## Your goal
Reproduce the records below in full and exactly, without their images.

==============================

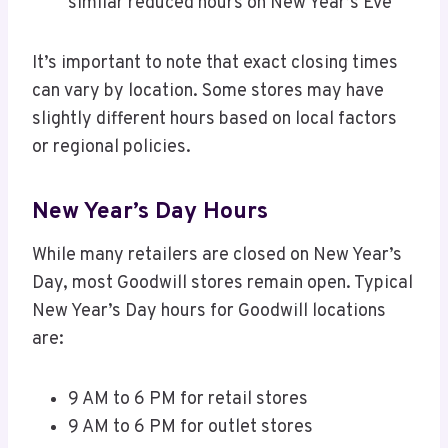
similar reduced hours on New Year’s Eve
It’s important to note that exact closing times
can vary by location. Some stores may have
slightly different hours based on local factors
or regional policies.
New Year’s Day Hours
While many retailers are closed on New Year’s
Day, most Goodwill stores remain open. Typical
New Year’s Day hours for Goodwill locations
are:
9 AM to 6 PM for retail stores
9 AM to 6 PM for outlet stores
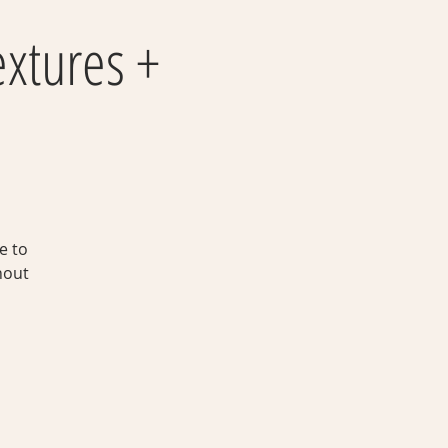
extures +
e to
hout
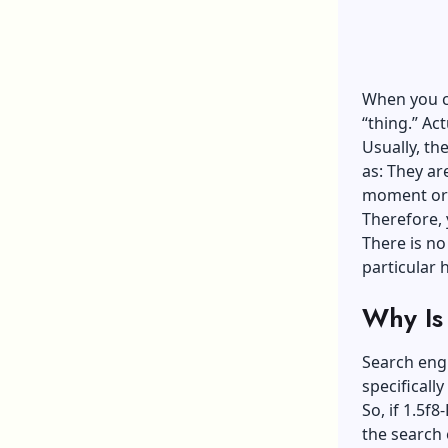
When you co
“thing.” Ac
Usually, th
as: They ar
moment or 
Therefore, 
There is no 
particular 
Why Is 
Search engi
specificall
So, if 1.5f
the search 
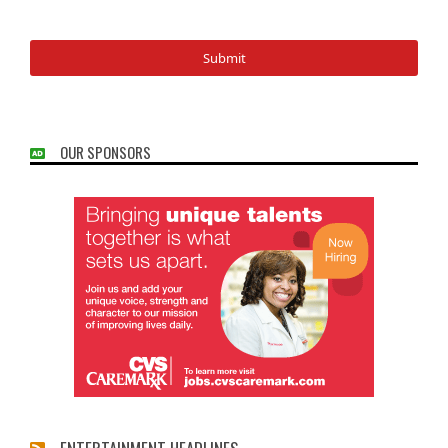
OUR SPONSORS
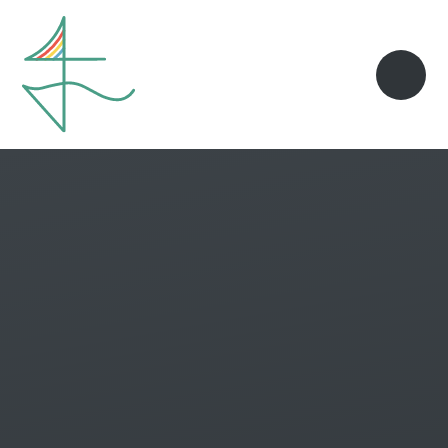
Skip to content ↓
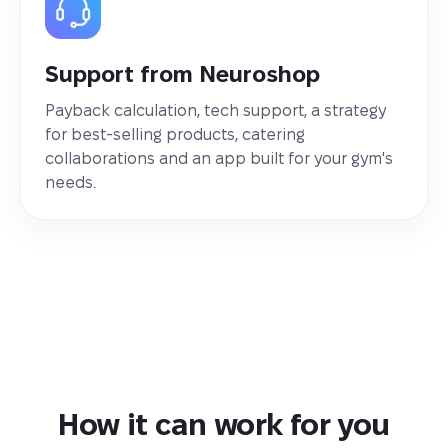
Support from Neuroshop
Payback calculation, tech support, a strategy
for best-selling products, catering
collaborations and an app built for your gym's
needs.
How it can work for you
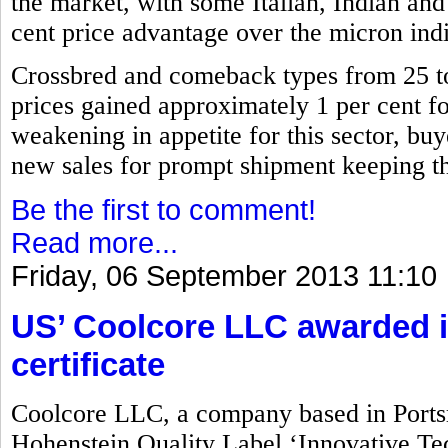
the market, with some Italian, Indian and
cent price advantage over the micron indi
Crossbred and comeback types from 25 
prices gained approximately 1 per cent for 
weakening in appetite for this sector, buy
new sales for prompt shipment keeping the
Be the first to comment!
Read more...
Friday, 06 September 2013 11:10
US’ Coolcore LLC awarded i
certificate
Coolcore LLC, a company based in Port
Hohenstein Quality Label ‘Innovative Tec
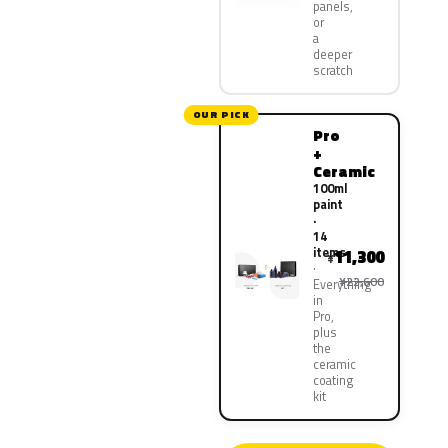
panels,
or
a
deeper
scratch
OUR PICK
Pro
+
Ceramic
100ml
paint
·
14
items
11,300
¥
¥22,600
Everything
in
Pro,
plus
the
ceramic
coating
kit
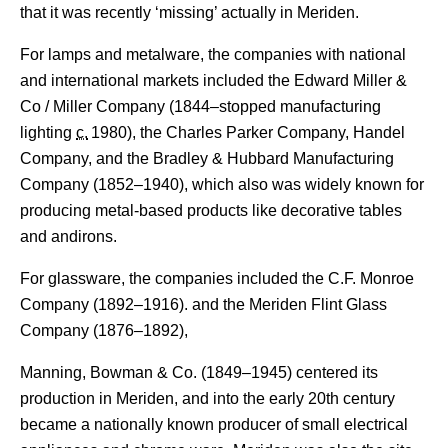
that it was recently ‘missing’ actually in Meriden.
For lamps and metalware, the companies with national
and international markets included the Edward Miller &
Co / Miller Company (1844–stopped manufacturing
lighting
c.
1980
), the Charles Parker Company, Handel
Company,
and the Bradley & Hubbard Manufacturing
Company (1852–1940), which also was widely known for
producing metal-based products like decorative tables
and andirons.
For glassware, the companies included the C.F. Monroe
Company (1892–1916). and the Meriden Flint Glass
Company (1876–1892),
Manning, Bowman & Co. (1849–1945) centered its
production in Meriden, and into the early 20th century
became a nationally known producer of small electrical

==============================

## Response area
similar reduced hours on New Year’s Eve
It’s important to note that exact closing times
can vary by location. Some stores may have
slightly different hours based on local factors
or regional policies.
New Year’s Day Hours
While many retailers are closed on New Year’s
Day, most Goodwill stores remain open. Typical
New Year’s Day hours for Goodwill locations
are:
9 AM to 6 PM for retail stores
9 AM to 6 PM for outlet stores
extures +
e to
hout
When you co
“thing.” Ac
Usually, th
as: They ar
moment or 
Therefore, 
There is no 
particular 
Why Is 
Search engi
specificall
So, if 1.5f
the search 
OUR SPONSORS
Skip to content ↓
Support from Neuroshop
Payback calculation, tech support, a strategy
for best-selling products, catering
collaborations and an app built for your gym's
needs.
How it can work for you
the market, with some Italian, Indian and
cent price advantage over the micron indi
Crossbred and comeback types from 25 
prices gained approximately 1 per cent for 
weakening in appetite for this sector, buy
new sales for prompt shipment keeping the
Be the first to comment!
Read more...
Friday, 06 September 2013 11:10
US’ Coolcore LLC awarded i
certificate
Coolcore LLC, a company based in Port
Hohenstein Quality Label ‘Innovative Tec
panels,
or
a
deeper
scratch
OUR PICK
Pro
+
Ceramic
100ml
paint
·
14
items
11,300
¥
¥22,600
Everything
in
Pro,
plus
the
ceramic
coating
kit
that it was recently ‘missing’ actually in Meriden.
For lamps and metalware, the companies with national
and international markets included the Edward Miller &
Co / Miller Company (1844–stopped manufacturing
lighting
c.
1980
), the Charles Parker Company, Handel
Company,
and the Bradley & Hubbard Manufacturing
Company (1852–1940), which also was widely known for
producing metal-based products like decorative tables
and andirons.
For glassware, the companies included the C.F. Monroe
Company (1892–1916). and the Meriden Flint Glass
Company (1876–1892),
Manning, Bowman & Co. (1849–1945) centered its
production in Meriden, and into the early 20th century
became a nationally known producer of small electrical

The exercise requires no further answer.